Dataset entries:
--------

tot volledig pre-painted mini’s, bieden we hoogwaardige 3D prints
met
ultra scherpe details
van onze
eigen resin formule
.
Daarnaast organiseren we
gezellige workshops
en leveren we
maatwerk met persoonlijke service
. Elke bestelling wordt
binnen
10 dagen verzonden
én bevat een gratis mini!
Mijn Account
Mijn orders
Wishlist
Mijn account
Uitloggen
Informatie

--------

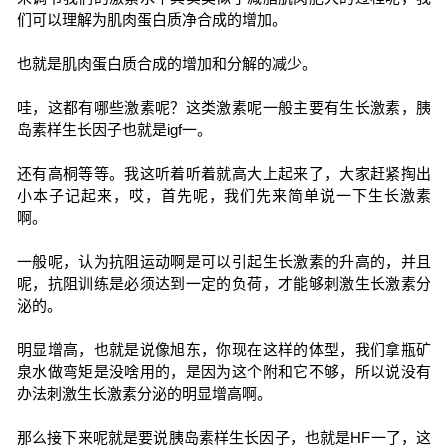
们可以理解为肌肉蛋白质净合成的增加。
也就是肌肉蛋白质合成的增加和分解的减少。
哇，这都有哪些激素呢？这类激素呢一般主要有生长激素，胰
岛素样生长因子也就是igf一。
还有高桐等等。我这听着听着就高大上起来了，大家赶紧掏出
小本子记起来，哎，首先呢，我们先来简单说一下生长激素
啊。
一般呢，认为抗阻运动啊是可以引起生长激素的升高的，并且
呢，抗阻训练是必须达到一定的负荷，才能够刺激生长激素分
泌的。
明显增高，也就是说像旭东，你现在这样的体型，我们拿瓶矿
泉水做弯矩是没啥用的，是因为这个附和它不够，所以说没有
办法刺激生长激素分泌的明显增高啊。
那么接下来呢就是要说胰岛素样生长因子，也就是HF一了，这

--------

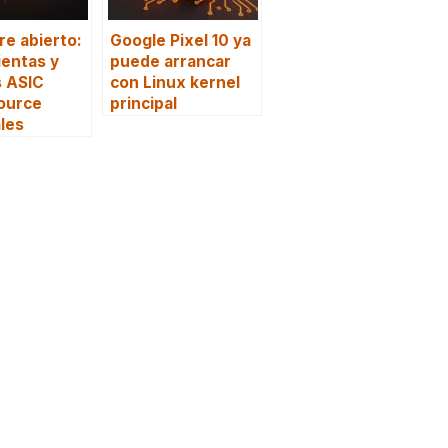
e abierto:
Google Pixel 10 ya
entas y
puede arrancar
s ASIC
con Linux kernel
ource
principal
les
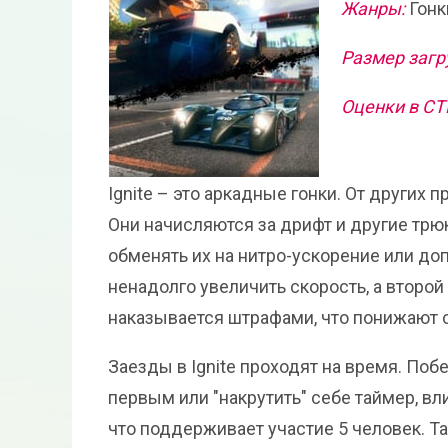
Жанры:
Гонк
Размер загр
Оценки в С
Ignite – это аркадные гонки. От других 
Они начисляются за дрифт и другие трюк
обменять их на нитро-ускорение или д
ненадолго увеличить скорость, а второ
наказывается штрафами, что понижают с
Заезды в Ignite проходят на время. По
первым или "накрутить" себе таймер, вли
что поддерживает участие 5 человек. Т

--------

(Your assignment) Report the number of lines above containing the word "mini", with no other text.

(Answer to the exercise) 2